A primeira, alguns de vocês já a conhece pelo nome fictício de Leonor, por respeito à sua privacidade. A sua vinda possibilitou um reencontro com os pais. Não foi ainda possível ser acolhida por eles na sua casa… Foi possível, contudo, restabelecer o diálogo entre eles; possibilitar que se olhassem e que se abraçassem; no fundo, que deixassem transparecer o mais profundo de si próprios, expressando sentimentos há tantos anos enterrados e que, pouco a pouco, com o evoluir da caminhada da Leonor irão certamente crescer e ganhar raízes nos seus corações…  

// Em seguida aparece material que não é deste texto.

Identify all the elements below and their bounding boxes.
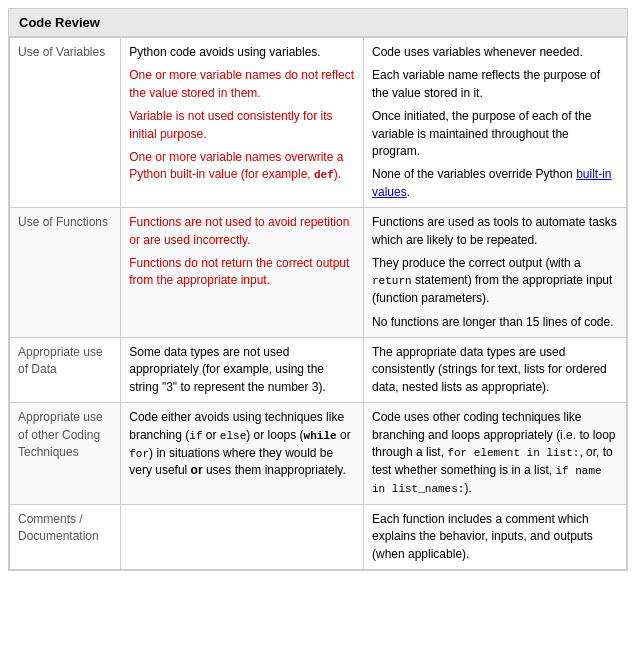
notmet-item: Functions are not used to avoid repetiti… <box>129 214 355 249</box>
met-item: They produce the correct output (with a … <box>372 255 618 308</box>
table-row: Appropriate use of Data Some data types … <box>10 338 627 403</box>
category-cell: Appropriate use of Data <box>10 338 121 403</box>
met-item: Each variable name reflects the purpose … <box>372 67 618 102</box>
table-row: Comments / Documentation Each function i… <box>10 504 627 569</box>
notmet-cell <box>121 504 364 569</box>
met-item: Once initiated, the purpose of each of t… <box>372 108 618 160</box>
met-cell: Each function includes a comment which e… <box>364 504 627 569</box>
notmet-item: One or more variable names do not reflec… <box>129 67 355 102</box>
builtin-values-link[interactable]: built-in values <box>372 167 611 198</box>
notmet-item: Code either avoids using techniques like… <box>129 409 355 480</box>
category-cell: Use of Variables <box>10 38 121 208</box>
table-row: Use of Variables Python code avoids usin… <box>10 38 627 208</box>
category-cell: Comments / Documentation <box>10 504 121 569</box>
met-item: No functions are longer than 15 lines of… <box>372 314 618 331</box>
notmet-item: Some data types are not used appropriate… <box>129 344 355 396</box>
table-title: Code Review <box>9 9 627 37</box>
notmet-cell: Functions are not used to avoid repetiti… <box>121 208 364 338</box>
category-cell: Use of Functions <box>10 208 121 338</box>
notmet-item: Variable is not used consistently for it… <box>129 108 355 143</box>
category-cell: Appropriate use of other Coding Techniqu… <box>10 403 121 505</box>
met-item: Code uses variables whenever needed. <box>372 44 618 61</box>
met-item: Functions are used as tools to automate … <box>372 214 618 249</box>
met-cell: Code uses variables whenever needed. Eac… <box>364 38 627 208</box>
met-cell: The appropriate data types are used cons… <box>364 338 627 403</box>
notmet-item: One or more variable names overwrite a P… <box>129 149 355 184</box>
met-item: The appropriate data types are used cons… <box>372 344 618 396</box>
met-item: Code uses other coding techniques like b… <box>372 409 618 498</box>
code-review-table: Code Review Use of Variables Python code… <box>8 8 628 571</box>
table-row: Appropriate use of other Coding Techniqu… <box>10 403 627 505</box>
met-item: None of the variables override Python bu… <box>372 166 618 201</box>
notmet-cell: Python code avoids using variables. One … <box>121 38 364 208</box>
met-cell: Code uses other coding techniques like b… <box>364 403 627 505</box>
table-row: Use of Functions Functions are not used … <box>10 208 627 338</box>
met-item: Each function includes a comment which e… <box>372 511 618 563</box>
met-cell: Functions are used as tools to automate … <box>364 208 627 338</box>
notmet-item: Functions do not return the correct outp… <box>129 255 355 290</box>
notmet-cell: Code either avoids using techniques like… <box>121 403 364 505</box>
notmet-cell: Some data types are not used appropriate… <box>121 338 364 403</box>
notmet-item: Python code avoids using variables. <box>129 44 355 61</box>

A segunda, viveu dezenas de anos numa gestão difícil das pensões que a mãe e a irmã recebiam. Depois da morte de ambas ficou completamente desprovida de qualquer meio de sobrevivência. Há pouco mais de quatro meses, sofreu uma paralisia facial… Não tem nada de seu. Vive num pequena casa – construída pela mãe com a ajuda de vizinhos – onde o cheiro da humidade persiste mesmo durante o Verão. E por ter esta “propriedade” não lhe é concedido qualquer apoio estatal. Das limpezas que consegue fazer recebe pouco mais de 100 euros; o restante para a sua subsistência vai conseguindo do que colhe de um campo (cedido) que cultiva… 

A presença destas duas mulheres revelou-se um acontecimento de comunhão. Durante quatro dias, permitiu um encontro mais pessoal, da realidade que cada um de nós vive. E, pouco a pouco, se foi fazendo experiência de uma solidariedade fraterna, de uma escuta de corações… Nada foi indiferente: afinal todos transportamos em nós sonhos e interrogações, receios e esperanças.

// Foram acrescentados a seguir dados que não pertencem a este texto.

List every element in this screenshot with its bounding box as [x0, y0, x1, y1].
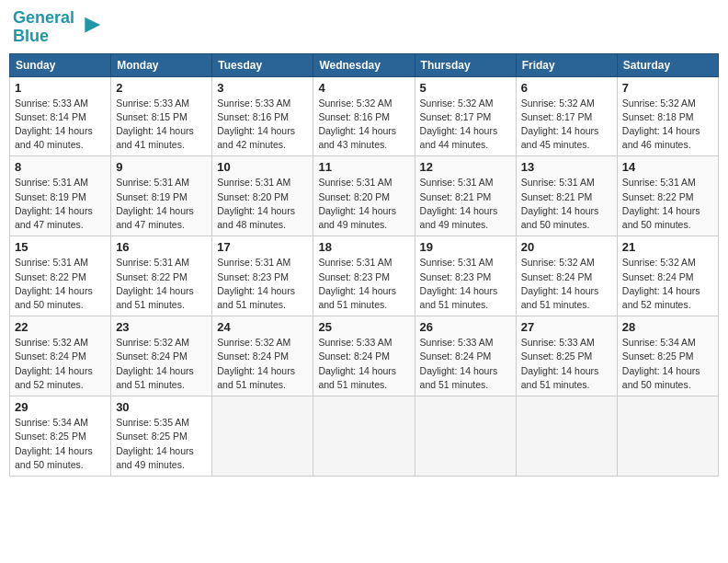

Abriram-se os corações e a NOITE ficou mais iluminada. Deixámos de ser “ainda” estranhos, para passarmos a ser “mais” vizinhos entre vizinhos. Naqueles dias, a busca interior do Deus amoroso, revelado na parábola do “filho pródigo” (Lucas 15, 11-24), ganhou outra dimensão. E voltámos a escutar as palavras do irmão Roger: “Pressentes isto? Luta e contemplação têm uma única fonte: Cristo, que é amor. Se rezas, é por amor. Se lutas para dar um rosto humano ao homem explorado, é também por amor…” (1).

grão de mostarda

(1) “Viver para amar – palavras escolhidas”; Paulinas, 2010.
(2) Jesus apresenta-se em Nazaré para anunciar e cumprir uma boa notícia em favor dos pobres e da libertação dos prisioneiros. De todos os pobres e de todos os prisioneiros… (ver Lucas 4, 16-21).